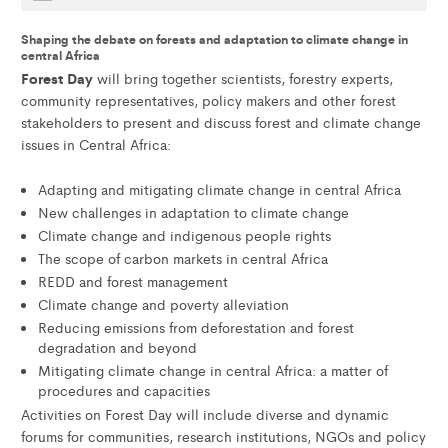
Shaping the debate on forests and adaptation to climate change in
central Africa
Forest Day
will bring together scientists, forestry experts,
community representatives, policy makers and other forest
stakeholders to present and discuss forest and climate change
issues in Central Africa:
Adapting and mitigating climate change in central Africa
New challenges in adaptation to climate change
Climate change and indigenous people rights
The scope of carbon markets in central Africa
REDD and forest management
Climate change and poverty alleviation
Reducing emissions from deforestation and forest
degradation and beyond
Mitigating climate change in central Africa: a matter of
procedures and capacities
Activities on Forest Day will include diverse and dynamic
forums for communities, research institutions, NGOs and policy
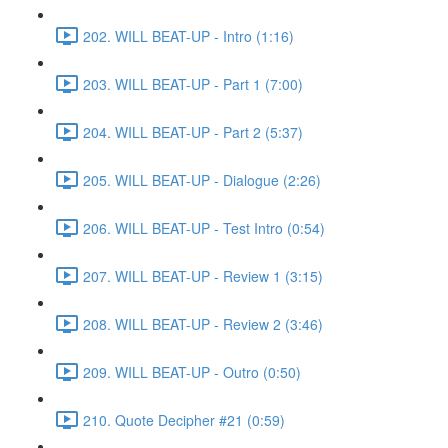
202. WILL BEAT-UP - Intro (1:16)
203. WILL BEAT-UP - Part 1 (7:00)
204. WILL BEAT-UP - Part 2 (5:37)
205. WILL BEAT-UP - Dialogue (2:26)
206. WILL BEAT-UP - Test Intro (0:54)
207. WILL BEAT-UP - Review 1 (3:15)
208. WILL BEAT-UP - Review 2 (3:46)
209. WILL BEAT-UP - Outro (0:50)
210. Quote Decipher #21 (0:59)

---

Work instructions: After locating the line that contains "204. WILL BEAT-UP - Part 2 (5:37)", print that line and every one after it through the last line of the listing, exactly.

Your response:
204. WILL BEAT-UP - Part 2 (5:37)
205. WILL BEAT-UP - Dialogue (2:26)
206. WILL BEAT-UP - Test Intro (0:54)
207. WILL BEAT-UP - Review 1 (3:15)
208. WILL BEAT-UP - Review 2 (3:46)
209. WILL BEAT-UP - Outro (0:50)
210. Quote Decipher #21 (0:59)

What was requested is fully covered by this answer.